13 ways to beat menstrual insomnia
No woman should have to toss and turn every month according to the whims of Mother Nature. Find out how to get the sleep you need
Source: Adapted from Sleep to Be Sexy, Smart and Slim, Reader’s Digest
Premenstrual insomnia not affects your ability to sleep, it also seems to affect the quality of your sleep. Here’s how to work with your body to get a good night’s sleep.
‘Sleep should be considered as much of an important factor as things like diet, stress, exercise and smoking,’ says Margaret Moline, former head of the sleep centre at Weill Cornell Medical College in New York. Unfortunately, most of us don’t realize how pivotal it is to our health, particularly during our monthly cycles. ‘A lot of women don’t remember the last time they didn’t have a sleep debt,’ says Moline. ‘I see them falling asleep every morning on the train into New York.’

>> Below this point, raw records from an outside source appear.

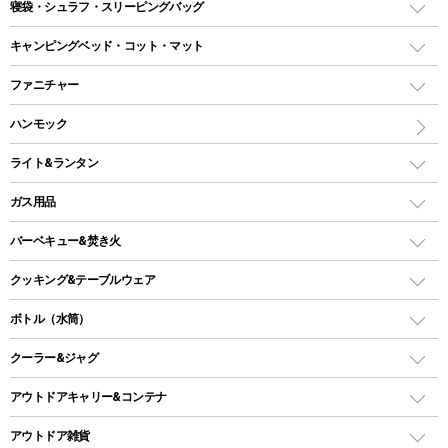
テント
寝袋・シュラフ・スリーピングバッグ
ドームテント
レクタングラー型（封筒型）シュラフ
キャンピングベッド・コット・マット
ツールームテント
マミー型（人形型）シュラフ
キャンピングベッド・コット
ファニチャー
ワンポールテント
インナーシュラフ
マット
アウトドアテーブル
ハンモック
シェルターテント
インフレータブルマット
ワンタッチテント
アウトドアチェア
ライト&ランタン
ピロー
ソロテント
レジャーシート
LEDランタン
ガス用品
ロッジ型・オリジナルテント
ファニチャーアクセサリー
ガスランタン
ガスバーナー
タープ
バーベキュー&焚き火
オイルランタン
ガスコンロ
ヘキサタープ
バーベキューコンロ、グリル
クッキング&テーブルウェア
ランタンスタンド
スクエアタープ（レクタタープ）
ガス缶
スタンダードタイプグリル
ダッチオーブン
ボトル（水筒）
LEDライト
メッシュタープ
ガスランタン
焚き火台タイプ（ロースタイル）グリル
スキレット
ステンレスボトル
クーラー&ジャグ
自立式タープ
ヘッドライト
ガストーチ、ライター
卓上タイプグリル
ホットサンドメーカー
シェルター（スクリーンタープ）
スクリュータイプ
キャンドル
クーラーボックス
アウトドアキャリー&コンテナ
パーティータイプグリル
クッカー、コッヘル
パラソル
コップ付きタイプ
多用途タイプグリル
クーラーバッグ
アウトドアキャリー
アウトドア雑貨
クッカーセット
テントアクセサリー
ワンタッチタイプ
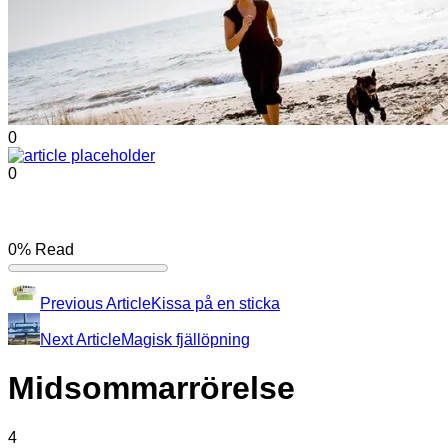
0
0
0%
Read
Previous Article
Kissa på en sticka
Next Article
Magisk fjällöpning
Midsommarrörelse
4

Being alert at that time of the morning is part of your body’s natural rhythm, she explains. If you’re falling asleep instead, it means you’re not getting the sleep your body needs.
Log your sleep
‘The first step against insomnia is to develop a sleep log,’ says Moline. That way, you can tell whether there’s a link between menstrual-cycle symptoms and sleep, between relationships and sleep, between work and sleep, between hormone fluctuations and sleep’in fact, between anything and sleep.

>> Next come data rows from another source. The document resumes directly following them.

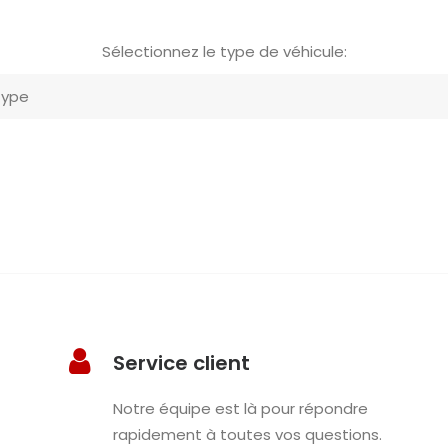
Sélectionnez le type de véhicule:
Service client
Notre équipe est là pour répondre
rapidement à toutes vos questions.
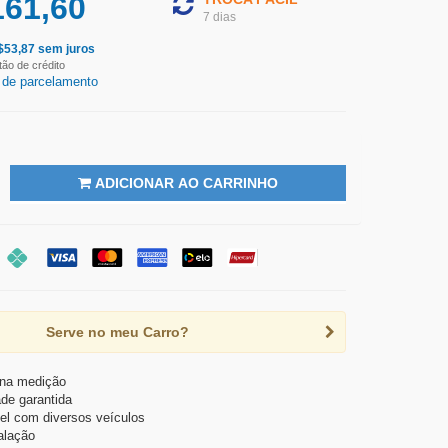
161,60
7 dias
$
53,87
sem juros
tão de crédito
 de parcelamento
ADICIONAR AO CARRINHO
Serve no meu Carro?
 na medição
ade garantida
el com diversos veículos
talação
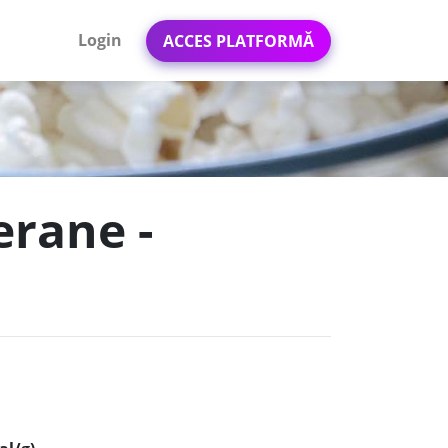
Login
ACCES PLATFORMĂ
erane -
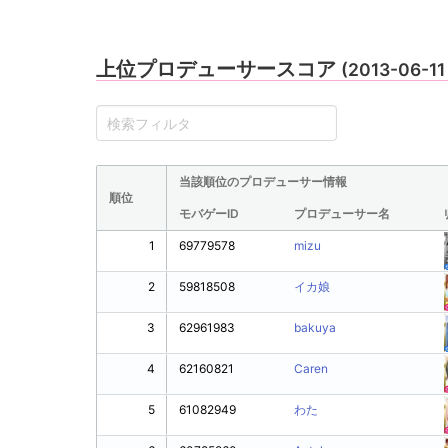
上位プロデューサースコア
(2013-06-11
当該順位のプロデューサー情報
順位
モバゲーID
プロデューサー名
1
69779578
mizu
2
59818508
イカ娘
3
62961983
bakuya
4
62160821
Caren
5
61082949
わた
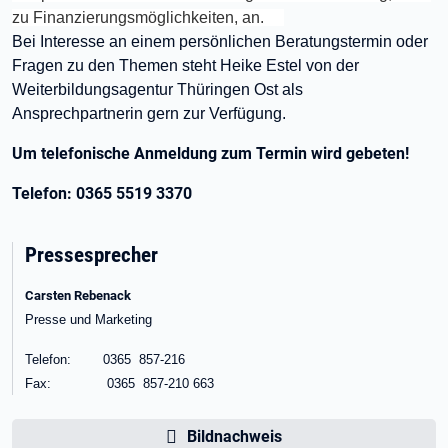
zu Finanzierungsmöglichkeiten, an.
Bei Interesse an einem persönlichen Beratungstermin oder
Fragen zu den Themen steht Heike Estel von der
Weiterbildungsagentur Thüringen Ost als
Ansprechpartnerin gern zur Verfügung.
Um telefonische Anmeldung zum Termin wird gebeten!
Telefon: 0365 5519 3370
Pressesprecher
Carsten Rebenack
Presse und Marketing
Telefon: 0365 857-216
Fax: 0365 857-210 663
Bildnachweis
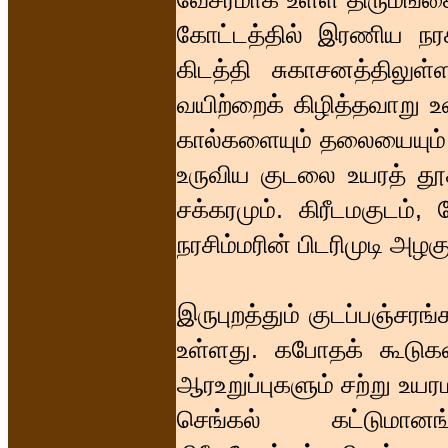
கோட்டத்தில் இரணிய நரச
கிடத்தி சுகாசனத்திலுள
வயிற்றைக் கிழித்தவாறு
கால்களையும் தலையையும்
உருவிய குடலை உயரத் தூக்
சக்கரமும். கிரீடமகுடம
நரசிம்மரின் பிடரிமுடி அழக
இருபுறத்தும் குடப்பஞ்சர
உள்ளது. கபோதக் கூடுகளி
ஆரஉறுப்புகளும் சற்று உய
செங்கல் கட்டுமான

If your sleep log reveals that you have insomnia every month at the same time, ask your doctor to prescribe a sleeping pill, says Kathryn Lee, a sleep researcher at the University of California, San Francisco. Then take the medication proactively on the two or three nights when you know you won’t sleep.

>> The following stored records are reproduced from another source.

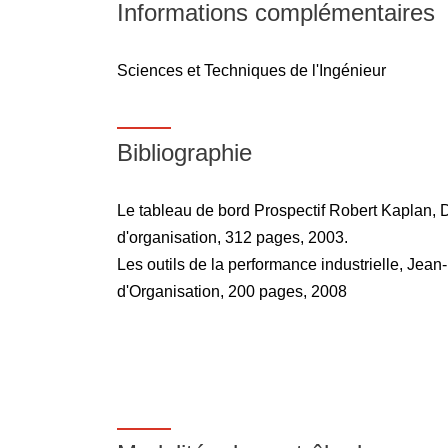
Informations complémentaires
Sciences et Techniques de l'Ingénieur
Bibliographie
Le tableau de bord Prospectif Robert Kaplan, 
d'organisation, 312 pages, 2003.
Les outils de la performance industrielle, Jean
d'Organisation, 200 pages, 2008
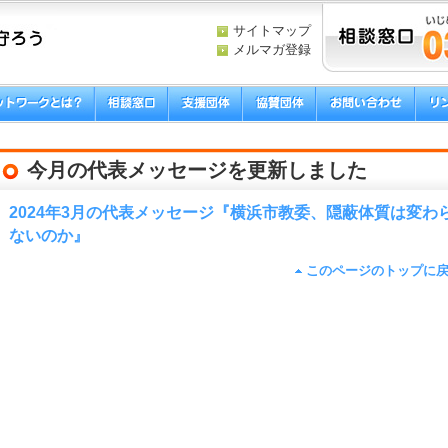
サイトマップ
メルマガ登録
今月の代表メッセージを更新しました
2024年3月の代表メッセージ『横浜市教委、隠蔽体質は変わ
ないのか』
このページのトップに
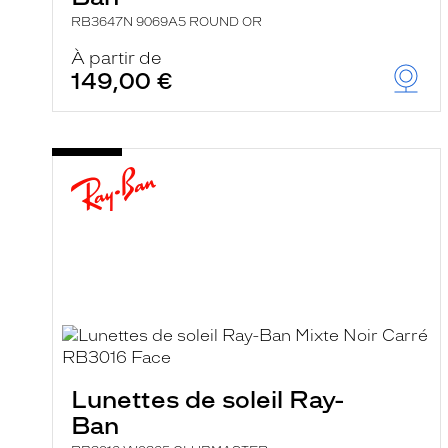
RB3647N 9069A5 ROUND OR
À partir de
149,00 €
Lunettes de soleil Ray-
Ban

On the other hand, if you’re already taking another medication that has drowsiness as a side effect, ask your doctor if you can take that drug an hour before bed instead of whenever you’ve been taking it. A side effect like drowsiness can work against you during the day but for you at night.
Make a sleep schedule
Sticking to a sleep schedule that has you getting up in the morning and going to bed at the same time every day‘yes, even while your period makes you feel like spending the day in bed’will also increase your ability to fall asleep.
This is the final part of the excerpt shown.